Indeed, Ms Seetahal’s last Express column had been aimed at joining the debate over the handling of complaints about unethical or criminal wheeling and dealing, involving lawyers and prison inmates. Headlined “Investigate what exactly?”, that column critiqued the approach taken by the former solicitor general in calling too sweepingly for an investigation. “An investigation by whom and into what?” the late senior counsel queried, noting that Mrs Donaldson-Honeywell had left those questions unanswered in relation to three “circumstances” she had flagged.

Though Ms Seetahal, and also Senior Counsel Israel Khan, had publicly faulted the former solicitor general on technical and procedural grounds, strong sentiment remained that an investigation, or investigations, ought to be pursued. Feeling was equally widespread that Mr Ramlogan should not be seen, in any way, to take part in any investigation of his office, or of matters allegedly occurring under his watch.

Ignoring such sentiment, however, in a widely criticised move, Mrs Persad-Bissessar had tasked the Attorney General to bring together key officials and stakeholders, including the Prison Officers Association (POA), to recommend a “way forward”. Though the exercise had not been labelled an “investigation” by the Prime Minister, it appeared to be a way of circumventing an intuitive demand to find all the facts, and render them transparent. Rapidly, however, the Prime Minister’s tactic that fell short of an investigation appeared to be torpedoed by the POA’s refusal to take part. Almost at once, the traumatic impact of the Seetahal killing occasioned a postponement of Mr Ramlogan’s getting started along the path chosen by the Prime Minister.

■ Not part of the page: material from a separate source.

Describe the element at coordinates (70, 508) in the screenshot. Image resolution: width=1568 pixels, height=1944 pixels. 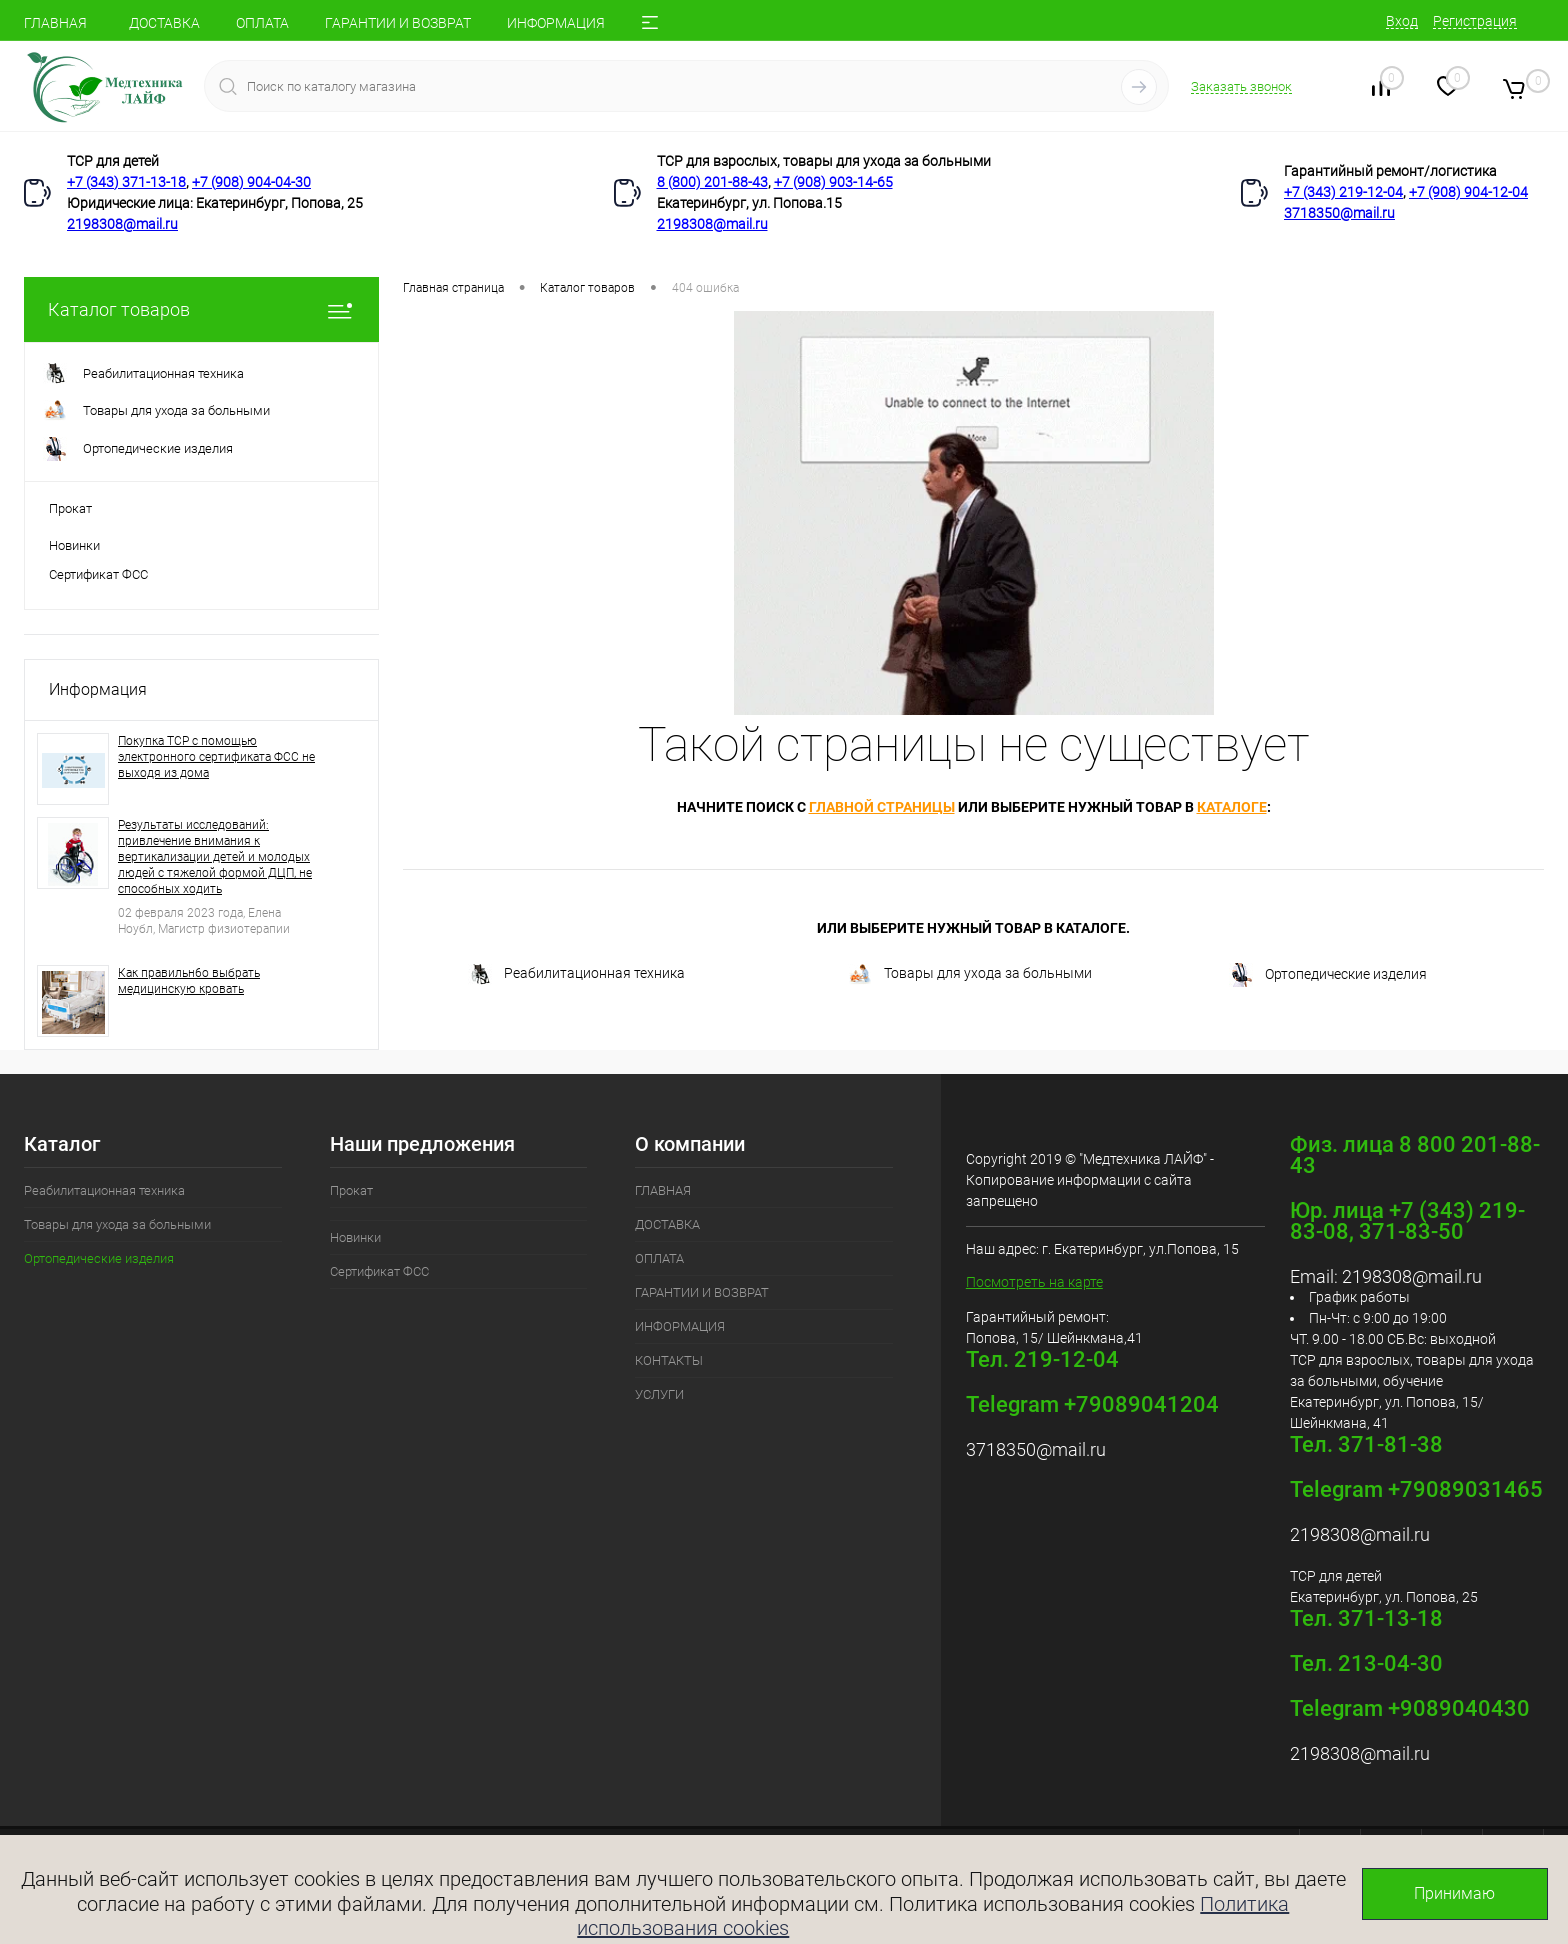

One little noted but hopeful response, however, suggested that the Prime Minister is likely rethinking her own troubled approach. “The Honourable PM will also use this period to give deeper consideration to the concerns expressed by the POA,” the AG reported last week. By now, such deeper “consideration” must have had its effect. Moreover, now that the Director of Public Prosecutions has called for a police investigation, and the Law Association is looking into alleged ethical violations, there seems little for the Prime Minister to do, more than to formally bow out of the matter—and let the law take its course.